Na boca vermelha e pura
Onde vos ides perder,
Se vos atrai certa alvura,
Muito deveis padecer.

Desta espantosa tortura
Só vos podeis defender
Duma maneira segura,
Dando-lhe o gozo e a doçura
De vos sentir derreter.



sábado, 3 de setembro de 2016

#203 - STARS FELL ON ALABAMA (Frederico Barbosa)

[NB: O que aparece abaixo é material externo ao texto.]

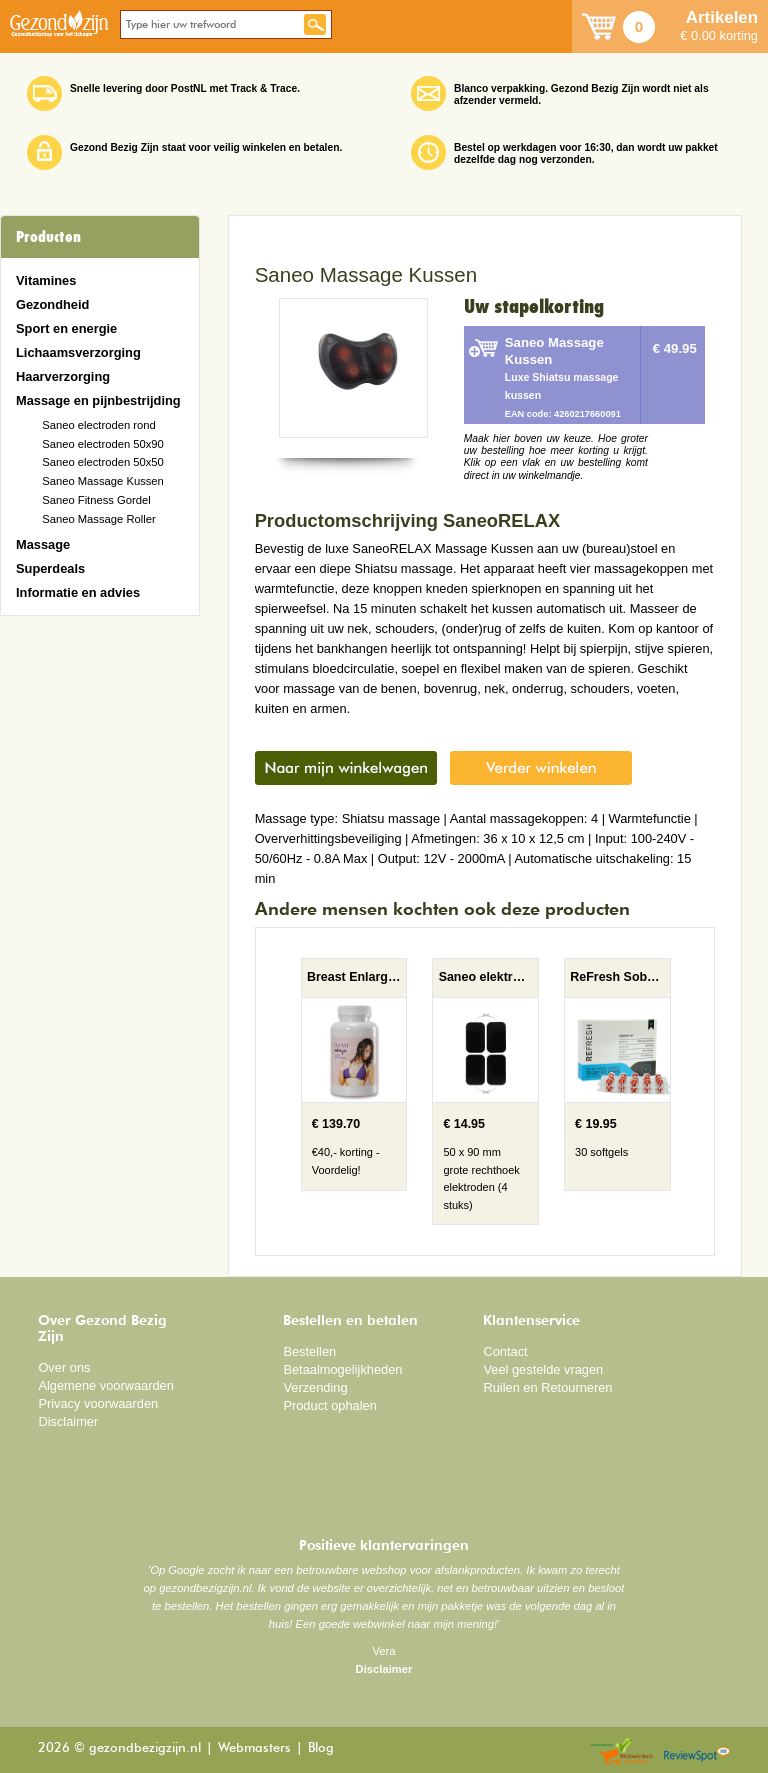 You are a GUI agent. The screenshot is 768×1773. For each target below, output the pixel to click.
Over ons (64, 1367)
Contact (505, 1351)
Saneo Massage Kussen (103, 481)
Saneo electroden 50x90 (103, 444)
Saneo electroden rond (99, 425)
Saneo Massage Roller (99, 519)
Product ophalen (329, 1405)
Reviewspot (697, 1752)
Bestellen (309, 1351)
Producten (48, 237)
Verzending (315, 1387)
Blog (321, 1748)
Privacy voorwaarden (98, 1403)
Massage (43, 544)
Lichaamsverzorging (78, 352)
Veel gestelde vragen (543, 1369)
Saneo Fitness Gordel (96, 500)
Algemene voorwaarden (106, 1385)
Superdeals (50, 568)
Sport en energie (66, 328)
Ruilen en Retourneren (547, 1387)
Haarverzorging (63, 376)
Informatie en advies (78, 592)
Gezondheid (52, 304)
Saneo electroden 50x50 (103, 462)
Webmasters (254, 1748)
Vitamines (46, 280)
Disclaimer (68, 1421)
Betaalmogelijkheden (342, 1369)
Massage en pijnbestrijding (98, 400) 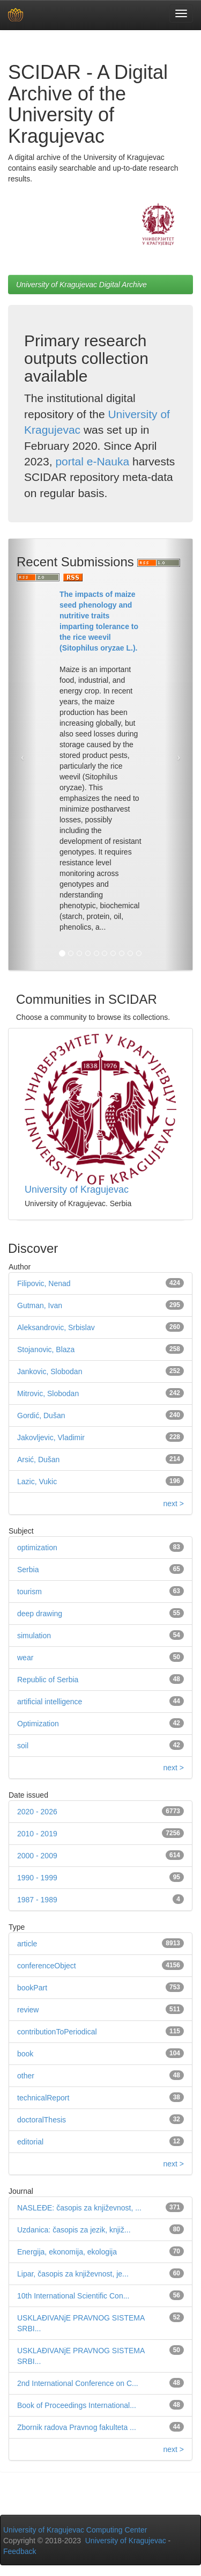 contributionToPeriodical (57, 2031)
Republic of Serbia (47, 1679)
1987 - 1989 (37, 1899)
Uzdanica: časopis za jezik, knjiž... (74, 2229)
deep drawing (39, 1613)
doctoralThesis (41, 2119)
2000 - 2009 (37, 1855)
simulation (34, 1635)
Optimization (38, 1723)
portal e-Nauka (92, 461)
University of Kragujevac (77, 1189)
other (25, 2075)
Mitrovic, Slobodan (48, 1393)
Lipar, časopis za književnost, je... (73, 2273)
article (27, 1943)
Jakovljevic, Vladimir (51, 1437)
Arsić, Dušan (38, 1459)
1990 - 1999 (37, 1877)
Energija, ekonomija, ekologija (67, 2251)
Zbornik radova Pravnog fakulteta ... (76, 2427)
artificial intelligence (49, 1701)
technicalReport (43, 2097)
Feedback (19, 2551)
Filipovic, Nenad (44, 1283)
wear (25, 1657)
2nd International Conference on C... (77, 2383)
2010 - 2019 (37, 1833)
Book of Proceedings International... (76, 2405)
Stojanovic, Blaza (46, 1349)
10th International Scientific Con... (73, 2296)
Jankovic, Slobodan (49, 1371)
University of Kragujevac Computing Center (75, 2530)
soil (22, 1745)
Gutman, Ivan (39, 1305)
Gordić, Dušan (41, 1415)
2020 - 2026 (37, 1811)
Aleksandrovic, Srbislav (56, 1327)
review (28, 2009)
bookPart (32, 1987)
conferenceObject (46, 1965)
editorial (30, 2141)
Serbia (28, 1569)
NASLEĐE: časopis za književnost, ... (79, 2207)
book (25, 2053)
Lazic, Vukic (37, 1481)
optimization (37, 1547)
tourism (29, 1591)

Cannonball plantando o tema
bala de som
redondo e reto
brilho de balão.

Nós e o nosso drama
beijo em campo branco
coração martelo
e lá no centro
eu e você.

Cannonball colhendo tempo
som canhão de pesadelo
no rosto o sopro negro
«dos combates que vão dentro do peito».

Estrelas caindo aqui
ontem, a noite
plano imaginado
e lá no centro
Cannonball arde por dentro.



sexta-feira, 2 de setembro de 2016

#202 - SÃO JOÃO DA CRUZ, Murilo Mendes

Viver organizando o diamante
(Intuindo sua face) e o escondendo.
Tratá-lo com ternura castigada.
Nem mesmo no deserto suspendê-lo.
 
Mas
Viver consumido da sua graça.
Obedecer a esse fogo frio
Que se resolve em ponto rarefeito.
Viver: do seu silêncio se aprendendo.
Não temer sua perda em noite obscura.
E do próprio diamante já esquecido,
Morrer, do seu esqueleto esvaziado:
Para vir a ser tudo, é preciso ser nada.